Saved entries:
= Beginning of Section =
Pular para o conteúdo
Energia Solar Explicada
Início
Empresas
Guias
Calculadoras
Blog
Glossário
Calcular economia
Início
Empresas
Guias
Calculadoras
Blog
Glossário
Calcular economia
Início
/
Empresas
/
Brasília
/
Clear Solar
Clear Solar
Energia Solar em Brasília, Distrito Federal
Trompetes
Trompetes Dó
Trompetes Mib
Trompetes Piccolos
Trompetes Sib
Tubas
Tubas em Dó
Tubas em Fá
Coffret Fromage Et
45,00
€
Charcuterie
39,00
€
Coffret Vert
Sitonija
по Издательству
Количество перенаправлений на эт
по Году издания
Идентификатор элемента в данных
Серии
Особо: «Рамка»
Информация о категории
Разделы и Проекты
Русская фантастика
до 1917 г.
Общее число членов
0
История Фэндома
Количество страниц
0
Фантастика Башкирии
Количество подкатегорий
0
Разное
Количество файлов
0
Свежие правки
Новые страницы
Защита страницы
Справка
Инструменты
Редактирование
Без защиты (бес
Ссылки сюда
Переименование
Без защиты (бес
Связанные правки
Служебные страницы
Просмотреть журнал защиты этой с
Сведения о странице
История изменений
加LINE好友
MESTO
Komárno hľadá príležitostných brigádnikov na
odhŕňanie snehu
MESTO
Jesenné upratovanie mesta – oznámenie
= End of Section =
= Beginning of Section =
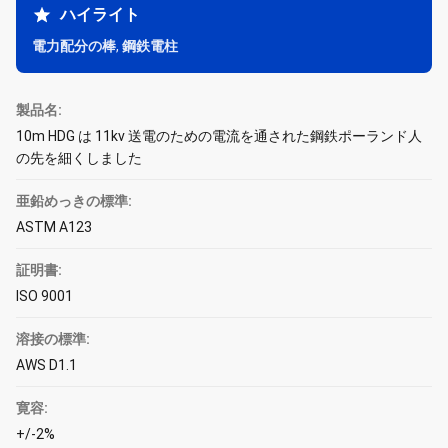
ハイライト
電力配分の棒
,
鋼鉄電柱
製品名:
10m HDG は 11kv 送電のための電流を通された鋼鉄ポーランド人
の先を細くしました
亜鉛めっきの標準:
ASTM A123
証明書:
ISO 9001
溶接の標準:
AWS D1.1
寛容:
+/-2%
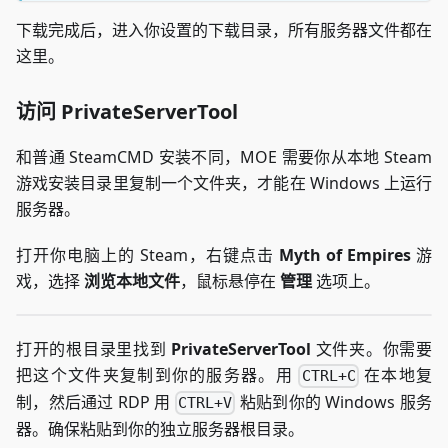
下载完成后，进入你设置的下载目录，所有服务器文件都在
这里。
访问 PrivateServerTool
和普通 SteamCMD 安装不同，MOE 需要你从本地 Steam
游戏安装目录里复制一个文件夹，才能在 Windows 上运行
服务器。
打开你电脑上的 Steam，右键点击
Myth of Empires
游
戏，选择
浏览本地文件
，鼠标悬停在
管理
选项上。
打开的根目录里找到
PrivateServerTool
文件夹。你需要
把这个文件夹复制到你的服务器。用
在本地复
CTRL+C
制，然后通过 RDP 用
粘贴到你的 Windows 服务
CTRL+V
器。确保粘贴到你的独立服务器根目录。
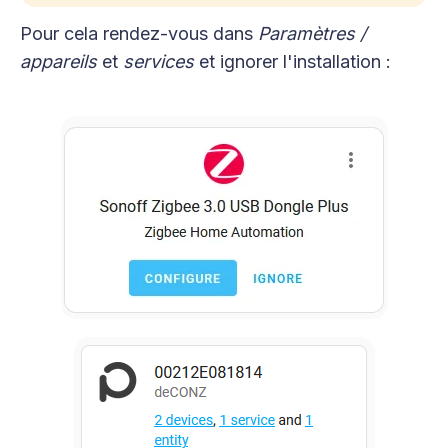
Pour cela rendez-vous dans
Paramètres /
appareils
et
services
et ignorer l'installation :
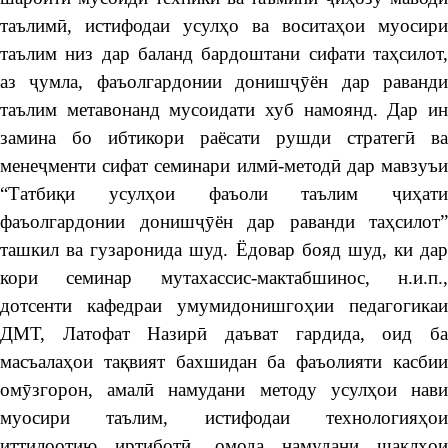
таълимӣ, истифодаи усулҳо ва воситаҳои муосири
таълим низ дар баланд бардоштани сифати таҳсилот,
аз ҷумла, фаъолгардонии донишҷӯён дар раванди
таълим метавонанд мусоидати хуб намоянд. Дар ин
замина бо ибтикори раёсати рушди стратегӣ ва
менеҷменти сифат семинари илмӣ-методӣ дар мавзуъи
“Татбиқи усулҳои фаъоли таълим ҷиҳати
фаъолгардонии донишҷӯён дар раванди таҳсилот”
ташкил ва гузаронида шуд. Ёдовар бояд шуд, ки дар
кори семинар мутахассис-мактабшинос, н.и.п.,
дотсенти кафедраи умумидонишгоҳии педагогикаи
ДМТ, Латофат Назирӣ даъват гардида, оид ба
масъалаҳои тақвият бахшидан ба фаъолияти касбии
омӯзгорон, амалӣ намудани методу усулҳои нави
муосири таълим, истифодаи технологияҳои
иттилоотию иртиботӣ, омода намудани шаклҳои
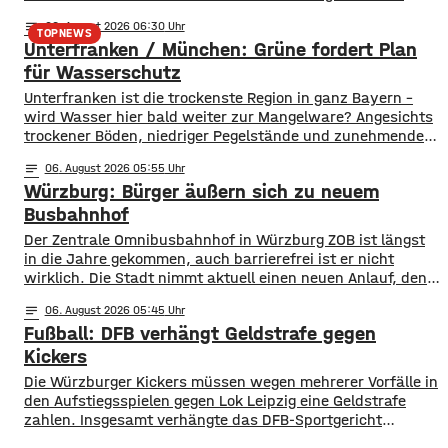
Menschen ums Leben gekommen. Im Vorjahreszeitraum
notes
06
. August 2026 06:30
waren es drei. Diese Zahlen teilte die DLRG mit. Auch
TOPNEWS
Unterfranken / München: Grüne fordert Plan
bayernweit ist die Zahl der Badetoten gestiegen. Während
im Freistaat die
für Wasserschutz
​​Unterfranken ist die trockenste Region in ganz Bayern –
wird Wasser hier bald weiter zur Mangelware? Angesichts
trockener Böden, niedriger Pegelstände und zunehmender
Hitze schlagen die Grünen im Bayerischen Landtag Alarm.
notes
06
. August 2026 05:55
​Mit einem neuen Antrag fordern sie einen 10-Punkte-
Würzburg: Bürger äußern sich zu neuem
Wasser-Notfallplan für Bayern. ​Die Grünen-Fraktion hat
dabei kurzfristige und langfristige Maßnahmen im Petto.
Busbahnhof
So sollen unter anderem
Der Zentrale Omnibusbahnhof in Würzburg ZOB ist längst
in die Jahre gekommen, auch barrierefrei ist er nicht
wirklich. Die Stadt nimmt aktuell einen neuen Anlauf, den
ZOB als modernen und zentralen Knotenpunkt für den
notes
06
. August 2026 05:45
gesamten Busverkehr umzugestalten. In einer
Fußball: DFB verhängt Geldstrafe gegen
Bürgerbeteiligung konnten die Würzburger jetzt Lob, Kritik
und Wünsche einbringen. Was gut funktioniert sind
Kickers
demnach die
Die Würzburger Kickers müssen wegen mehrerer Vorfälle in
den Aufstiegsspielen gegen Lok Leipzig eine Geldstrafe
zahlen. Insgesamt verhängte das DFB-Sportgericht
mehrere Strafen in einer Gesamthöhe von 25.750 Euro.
= End of Section =
• _Activity_
Look above for the line with "bayernweit ist die" and the line with "mehrere Strafen in"; transcribe both and all lines in between, exactly, and nothing else.

• _Response_
bayernweit ist die Zahl der Badetoten gestiegen. Während
im Freistaat die
für Wasserschutz
​​Unterfranken ist die trockenste Region in ganz Bayern –
wird Wasser hier bald weiter zur Mangelware? Angesichts
trockener Böden, niedriger Pegelstände und zunehmender
Hitze schlagen die Grünen im Bayerischen Landtag Alarm.
notes
06
. August 2026 05:55
​Mit einem neuen Antrag fordern sie einen 10-Punkte-
Würzburg: Bürger äußern sich zu neuem
Wasser-Notfallplan für Bayern. ​Die Grünen-Fraktion hat
dabei kurzfristige und langfristige Maßnahmen im Petto.
Busbahnhof
So sollen unter anderem
Der Zentrale Omnibusbahnhof in Würzburg ZOB ist längst
in die Jahre gekommen, auch barrierefrei ist er nicht
wirklich. Die Stadt nimmt aktuell einen neuen Anlauf, den
ZOB als modernen und zentralen Knotenpunkt für den
notes
06
. August 2026 05:45
gesamten Busverkehr umzugestalten. In einer
Fußball: DFB verhängt Geldstrafe gegen
Bürgerbeteiligung konnten die Würzburger jetzt Lob, Kritik
und Wünsche einbringen. Was gut funktioniert sind
Kickers
demnach die
Die Würzburger Kickers müssen wegen mehrerer Vorfälle in
den Aufstiegsspielen gegen Lok Leipzig eine Geldstrafe
zahlen. Insgesamt verhängte das DFB-Sportgericht
mehrere Strafen in einer Gesamthöhe von 25.750 Euro.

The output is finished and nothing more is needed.